Public affairs have their germ in the disputes proposed by activism, which triggers belief systems that finally generate regulations; we lose autonomy, and that is when we no longer have the opportunity to choose, but the what and the how are imposed on us.
It is clear that global warming exists, and that it is everyone’s responsibility to contribute to the reduction of greenhouse gas emissions. It is also clear, or should be clear, that the incidence of livestock breeding is minimal compared to other situations that must be resolved in order for the actions to make sense, such as the use of fossil fuels for energy generation, transportation and industry.
However, activism has made serious governments such as those in Europe take decisions such as in Holland, which will require its producers to reduce emissions by 40%, which means the elimination of 30% of livestock. The alternatives offered to its producers are to close down, relocate or become more “sustainable” by turning their businesses towards rural tourism, or the cultivation of vegetable proteins under agro-ecological systems. No, this is no joke.

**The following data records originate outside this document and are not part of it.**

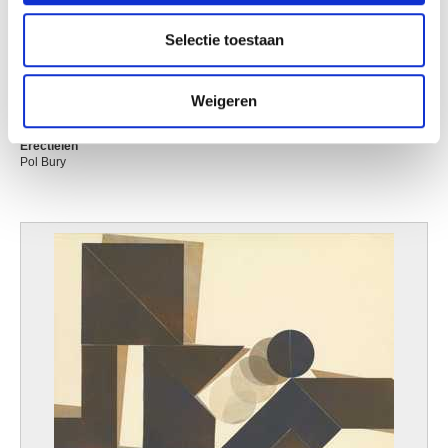
partners voor social media, adverteren en analyse. Deze
partners kunnen deze gegevens combineren met andere
Selectie toestaan
informatie die u aan ze heeft verstrekt of die ze hebben
verzameld op basis van uw gebruik van hun services.
Weigeren
Erectielen
Pol Bury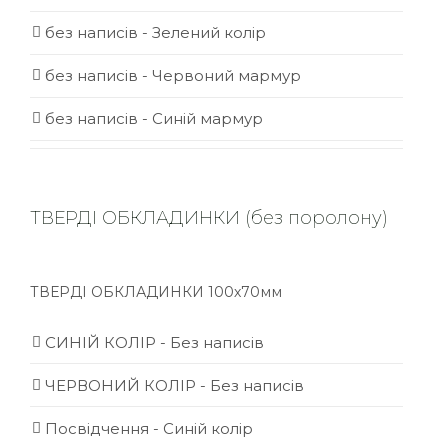
без написів - Зелений колір
без написів - Червоний мармур
без написів - Синій мармур
ТВЕРДІ ОБКЛАДИНКИ (без поролону)
ТВЕРДІ ОБКЛАДИНКИ 100х70мм
СИНІЙ КОЛІР - Без написів
ЧЕРВОНИЙ КОЛІР - Без написів
Посвідчення - Синій колір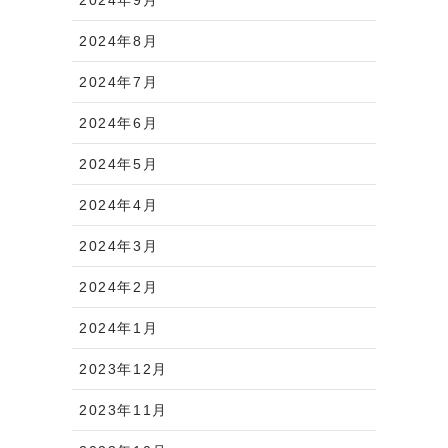
2024年8月
2024年7月
2024年6月
2024年5月
2024年4月
2024年3月
2024年2月
2024年1月
2023年12月
2023年11月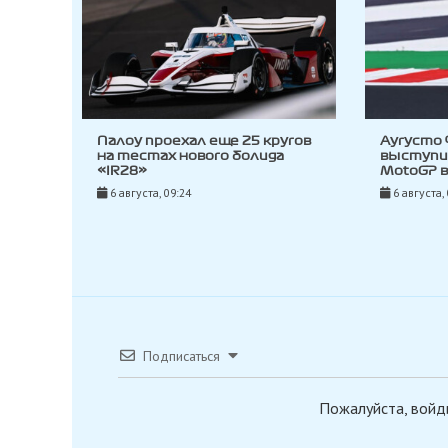
Палоу проехал еще 25 кругов
Аугусто
на тестах нового болида
выступи
«IR28»
MotoGP 
6 августа, 09:24
6 августа,
Подписаться
Пожалуйста, войд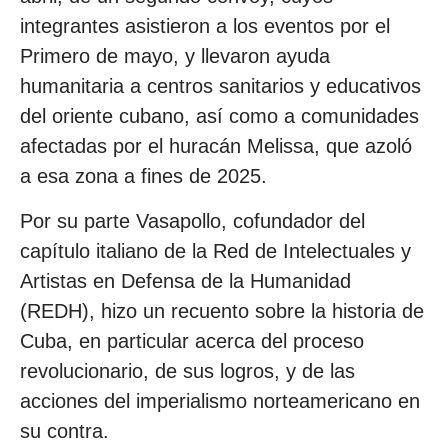
integrantes asistieron a los eventos por el
Primero de mayo, y llevaron ayuda
humanitaria a centros sanitarios y educativos
del oriente cubano, así como a comunidades
afectadas por el huracán Melissa, que azoló
a esa zona a fines de 2025.
Por su parte Vasapollo, cofundador del
capítulo italiano de la Red de Intelectuales y
Artistas en Defensa de la Humanidad
(REDH), hizo un recuento sobre la historia de
Cuba, en particular acerca del proceso
revolucionario, de sus logros, y de las
acciones del imperialismo norteamericano en
su contra.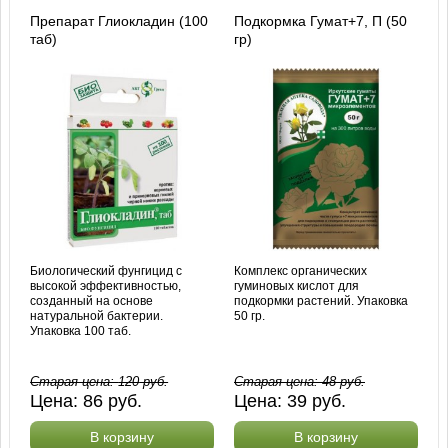
Препарат Глиокладин (100
Подкормка Гумат+7, П (50
таб)
гр)
Биологический фунгицид с
Комплекс органических
высокой эффективностью,
гуминовых кислот для
созданный на основе
подкормки растений. Упаковка
натуральной бактерии.
50 гр.
Упаковка 100 таб.
Старая цена:
120
руб.
Старая цена:
48
руб.
Цена:
86
руб.
Цена:
39
руб.
В корзину
В корзину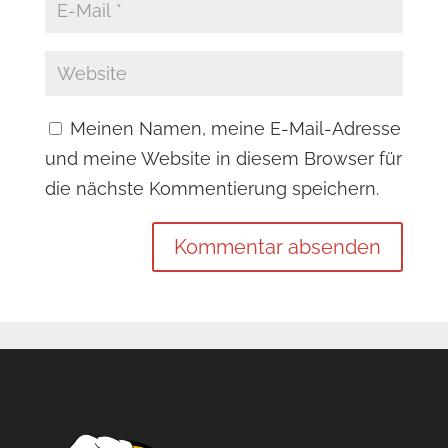
Meinen Namen, meine E-Mail-Adresse
und meine Website in diesem Browser für
die nächste Kommentierung speichern.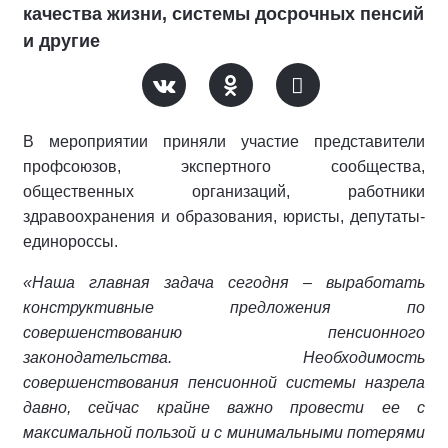
качества жизни, системы досрочных пенсий
и другие
В мероприятии приняли участие представители
профсоюзов, экспертного сообщества,
общественных организаций, работники
здравоохранения и образования, юристы, депутаты-
единороссы.
«Наша главная задача сегодня – выработать
конструктивные предложения по
совершенствованию пенсионного
законодательства. Необходимость
совершенствования пенсионной системы назрела
давно, сейчас крайне важно провести ее с
максимальной пользой и с минимальными потерями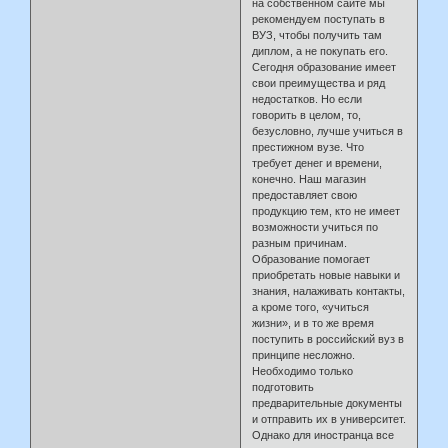
на собственном сайте мы
рекомендуем поступать в
ВУЗ, чтобы получить там
диплом, а не покупать его.
Сегодня образование имеет
свои преимущества и ряд
недостатков. Но если
говорить в целом, то,
безусловно, лучше учиться в
престижном вузе. Что
требует денег и времени,
конечно. Наш магазин
предоставляет свою
продукцию тем, кто не имеет
возможности учиться по
разным причинам.
Образование помогает
приобретать новые навыки и
знания, налаживать контакты,
а кроме того, «учиться
жизни», и в то же время
поступить в российский вуз в
принципе несложно.
Необходимо только
подготовить
предварительные документы
и отправить их в университет.
Однако для иностранца все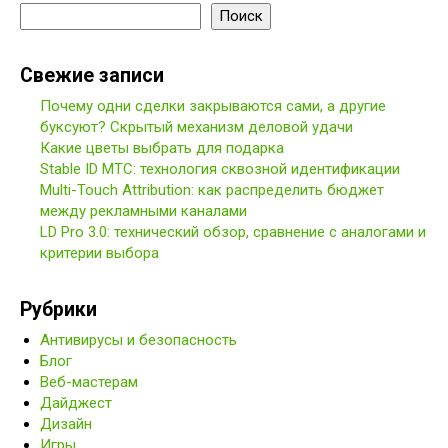
Поиск
Свежие записи
Почему одни сделки закрываются сами, а другие
буксуют? Скрытый механизм деловой удачи
Какие цветы выбрать для подарка
Stable ID МТС: технология сквозной идентификации
Multi-Touch Attribution: как распределить бюджет
между рекламными каналами
LD Pro 3.0: технический обзор, сравнение с аналогами и
критерии выбора
Рубрики
Антивирусы и безопасность
Блог
Веб-мастерам
Дайджест
Дизайн
Игры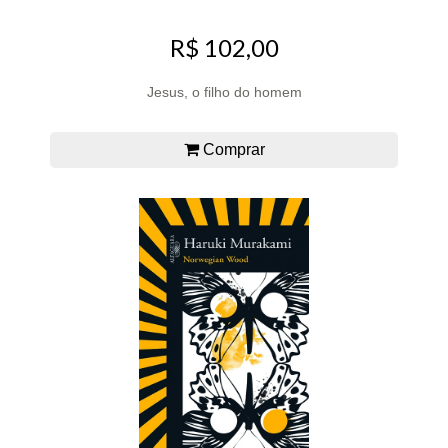
R$ 102,00
Jesus, o filho do homem
Comprar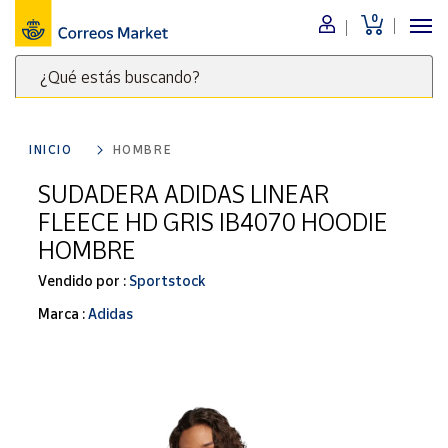
0
Menú
¿Qué estás buscando?
Nuestro
catálogo
Escribe
palabras
INICIO
HOMBRE
clave
Alimentación
para
SUDADERA ADIDAS LINEAR
Bebidas
buscar
FLEECE HD GRIS IB4070 HOODIE
Ocio y cultura
productos
HOMBRE
en
Juguetes y
juegos
Correos
Vendido por :
Sportstock
Market
Libros y
Marca :
Adidas
.
revistas
Merchandising
y regalos
Tienda de
Correos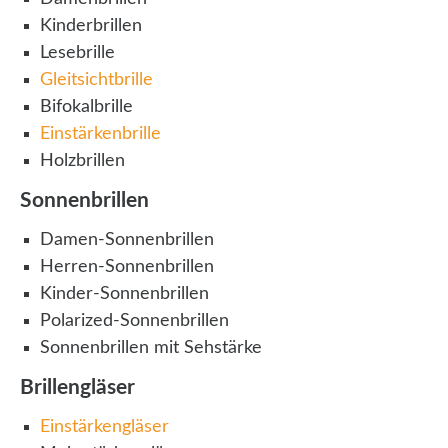
Kinderbrillen
Lesebrille
Gleitsichtbrille
Bifokalbrille
Einstärkenbrille
Holzbrillen
Sonnenbrillen
Damen-Sonnenbrillen
Herren-Sonnenbrillen
Kinder-Sonnenbrillen
Polarized-Sonnenbrillen
Sonnenbrillen mit Sehstärke
Brillengläser
Einstärkengläser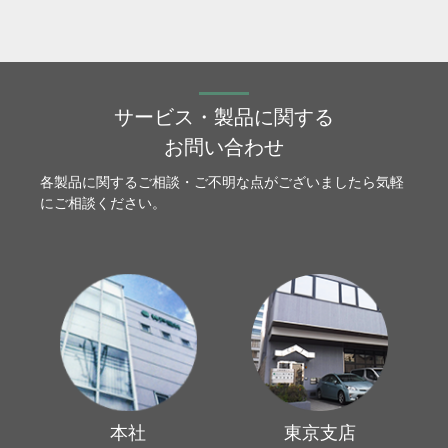
サービス・製品に関する
お問い合わせ
各製品に関するご相談・ご不明な点がございましたら気軽
にご相談ください。
本社
東京支店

Nothing has been learned from the lessons of the failure in Sri Lanka, which embraced the adorable agroecology and soon plunged into a very serious food crisis. Ah, but they will be healthy by 2030!
For whom are the governments that promote an adverse public opinion towards the farm, so much so that they include it in their films and educational material? The defamation of the productive sector is organized, it is official, and it is worldwide. If the farm is attacked because it is a natural opponent of socialist policies, because it could finance a real opposition that would make things difficult for the fanatics of state intervention, we could go back to the beginning and ask who finances the activists.
For whom does the political power that supports subsistence farming and ranching under the cloak of the goodness of caring for the environment and helping people to progress rule? The machine of manufacturing poor, malnourished and dumb people works perfectly and the secret ingredient is to have them convinced that it is for their own good. Meanwhile at the other end of the chain, the business of carbon credits is born and grows.
Governments such as that of NZ legislate to tax emissions from agriculture and livestock. Each sector and each individual has the responsibility to reduce their emissions, and agriculture and livestock cannot remain oblivious to this, but why is methane emitted by livestock not recognized as a short-lived gas, belonging to a biogenic cycle, not comparable to fossil fuels that pile up in the atmosphere for a thousand years, and why is this discrimination not made in the calculations for carbon sequestration? Decisions of this type should be based on science and not on demagogic agendas.
Whatever the activism and politics say, dairy consumption will grow globally, and New Zealand and the European Union, the major suppliers, will not be able to catch up with demand because they are limiting their capacity.
In addition to the pressure of environmental commitments in the most developed countries, there is the shock of the pandemic and the war. Latin America has a unique opportunity in this context, given that the levels of intensification of dairy production systems prevailing in the region are still far from being met by international regulations concerning greenhouse gas emissions. Let politics and activism not make us miss the opportunity.
Consuming dairy products is good, and producing them is a great and noble task.
Have you had your glass of milk today?